Huddle Helps You Survive The Holidays: 2020 Edition
The holiday season can pose many challenges. Add a global pandemic on top of that and… well… as comedian Dave Chappelle once said: “Modern problems require modern solutions.”
In the spirit of the first Maritime Holiday Survival Guide we did back in 2015, we thought we’d make an updated version to suit the year 2020.
No need to thank us. Just have a fun and SAFE holiday break!
Problem: Family gets on your last nerve.
Solution: Offer to do Tim’s run and “accidentally” get lost and cross into another province. There you go, you get a mandatory 14-day vacation from them all!
Problem: Your friend says their favourite holiday song is The Christmas Shoes.
Solution: Look, life is long. You can and will find other friends.
Problem: Two family members started getting into politics over the holiday video chat.
Solution: Hit mute and go pour yourself another drink of chicken bones liqueur.
Problem: You want to get into the holiday spirit but can’t stop listening to Taylor Swift’s evermore!
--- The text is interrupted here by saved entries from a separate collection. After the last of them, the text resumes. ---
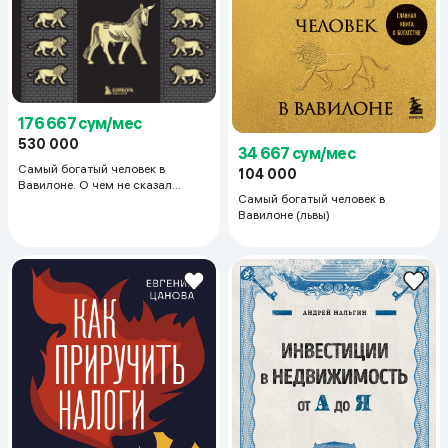
176 667 сум/мес
530 000
34 667 сум/мес
Самый богатый человек в
104 000
Вавилоне. О чем не сказал
Самый богатый человек в
самый богатый человек в
Вавилоне (львы)
Вавилоне. Две книги под одной
обложкой. Подарочное издание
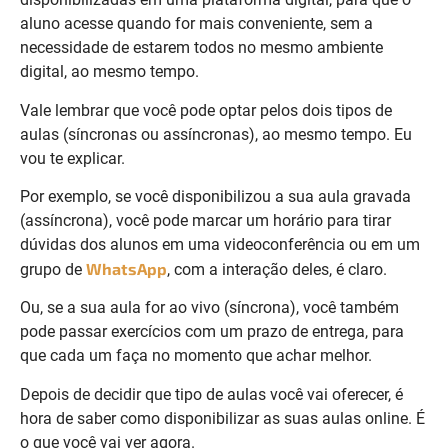
aluno acesse quando for mais conveniente, sem a
necessidade de estarem todos no mesmo ambiente
digital, ao mesmo tempo.
Vale lembrar que você pode optar pelos dois tipos de
aulas (síncronas ou assíncronas), ao mesmo tempo. Eu
vou te explicar.
Por exemplo, se você disponibilizou a sua aula gravada
(assíncrona), você pode marcar um horário para tirar
dúvidas dos alunos em uma videoconferência ou em um
WhatsApp
grupo de
, com a interação deles, é claro.
Ou, se a sua aula for ao vivo (síncrona), você também
pode passar exercícios com um prazo de entrega, para
que cada um faça no momento que achar melhor.
Depois de decidir que tipo de aulas você vai oferecer, é
hora de saber como disponibilizar as suas aulas online. É
o que você vai ver agora.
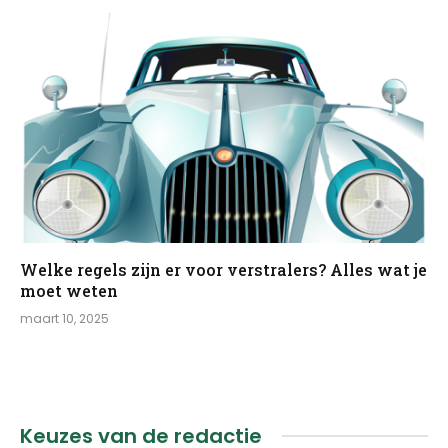
Welke regels zijn er voor verstralers? Alles wat je
moet weten
maart 10, 2025
Keuzes van de redactie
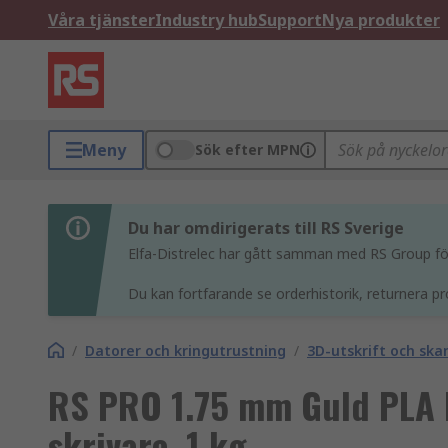
Våra tjänster
Industry hub
Support
Nya produkter
Meny
Sök efter MPN
Du har omdirigerats till RS Sverige
Elfa-Distrelec har gått samman med RS Group för 
Du kan fortfarande se orderhistorik, returnera pr
/
Datorer och kringutrustning
/
3D-utskrift och ska
RS PRO 1.75 mm Guld PLA F
skrivare, 1 kg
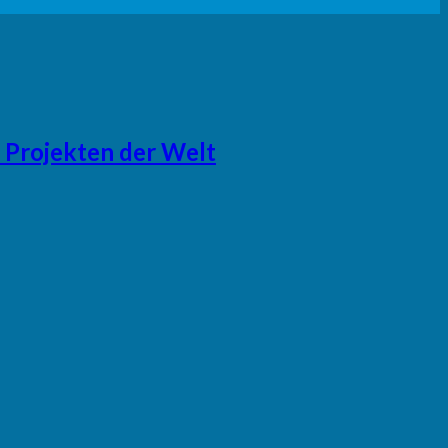
 Projekten der Welt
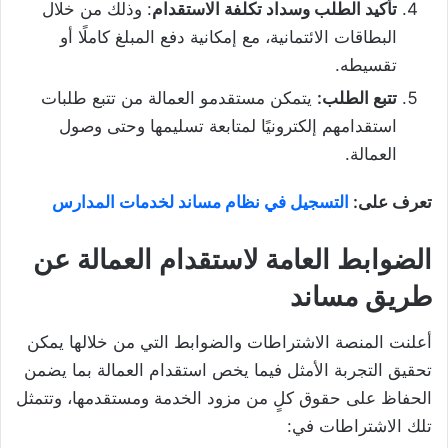
تأكيد الطلب وسداد تكلفة الاستقدام
: وذلك من خلال
البطاقات الائتمانية، مع إمكانية دفع المبلغ كاملًا أو
تقسيطه.
تتبع الطلب:
يتمكن مستقدمو العمالة من تتبع طلبات
استقدامهم إلكترونيًا لمتابعة تسليمها وحتى وصول
العمالة.
تعرف على:
التسجيل في نظام مساند لخدمات المدارس
ا
لضوابط
العامة
لاستقدام العمالة عن
طريق مساند
أعلنت المنصة الاشتراطات والضوابط التي من خلالها يمكن
تحقيق التجربة الأمثل فيما يخص استقدام العمالة بما يضمن
الحفاظ على حقوق كلٍ من مزود الخدمة ومستقدمها، وتتمثل
تلك الاشتراطات في:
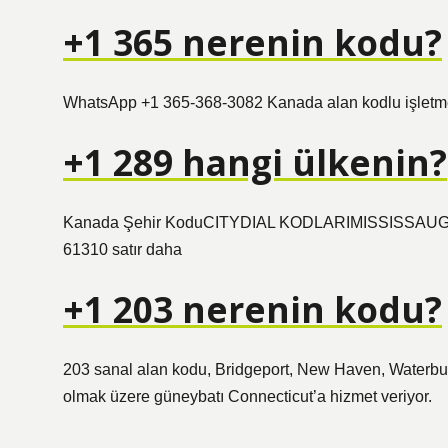
+1 365 nerenin kodu?
WhatsApp +1 365-368-3082 Kanada alan kodlu işletme 
+1 289 hangi ülkenin?
Kanada Şehir KoduCITYDIAL KODLARIMISSISS
61310 satır daha
+1 203 nerenin kodu?
203 sanal alan kodu, Bridgeport, New Haven, Waterbur
olmak üzere güneybatı Connecticut’a hizmet veriyor.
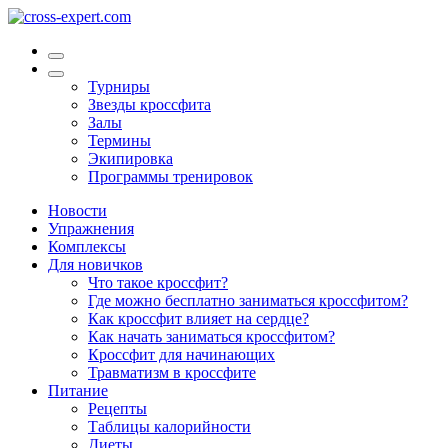
Турниры
Звезды кроссфита
Залы
Термины
Экипировка
Программы тренировок
Новости
Упражнения
Комплексы
Для новичков
Что такое кроссфит?
Где можно бесплатно заниматься кроссфитом?
Как кроссфит влияет на сердце?
Как начать заниматься кроссфитом?
Кроссфит для начинающих
Травматизм в кроссфите
Питание
Рецепты
Таблицы калорийности
Диеты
Solution: ‘tis the damn season is technically a Christmas song so lean into it.
Problem: Your mother wants to you “help” (ie. Do it for her) her with online shopping
Solution: Put on a Hallmark movie and she will be sucked in and rendered temporarily brain dead
Problem: Your cousin is giving his unique, never-before-heard take that Die Hard is a Christmas movie.
Solution: Say your favourite Christmas movie is Lethal Weapon, Carol, Iron Man 3, You’ve Got Mail, or any other movie that’s set at Christmas. You’re not special, Jeremy.
Problem: Your daughter wants to watch the same holiday movie again. You know, that one.
Solution: Turn it into Mommy’s/Daddy’s special drinking game.
Problem: Your Ex finds out you’re back in town and wants to meet and “catch up”:
Solution: “I’d love to but **throw up hands** pandemic!”
Problem: You zoned out watching The Grinch and ate half a tin of Quality Street chocolates.
Solution: Down the other half and repurpose the tin for gift wrapping. You’re not a glutton, you’re recycling.
Problem: Stuck at a dinner table with your/your friends’ xenophobic family members, and they’re beyond reason.
Solution: Consume as much of their food and drinks as you can. You deserve it.
Problem: Uh oh! You and your aunt brought the same baking treat to the family gathering!
Solution: Let her have this one and hide your treats under your bed for a midnight snack.
Problem: It’s -10, a blizzard, and there’s a blanket of snow smothering your car.
Solution: Invite Fred with the snowblower over and repeatedly mention your bad back while casting mournful glances at your driveway.
Problem: Your Aunt Janice keeps insisting the whole family go caroling after Christmas dinner.
Solution: Fake food poisoning so you can stay home snuggled on the couch slurping rum-and-eggnogs
Problem: You forgot to buy stocking stuffers and getting low on budget
Solution: Those $2 Dollarama socks are looking darn “cute” and practical!
Problem: You’re having a hard time hiding your disgust/laughter at anyone or anything.
Solution: Just put on your mask. You’re being safe! Dr. Jennifer Russell and Dr. Robert Strang would be proud!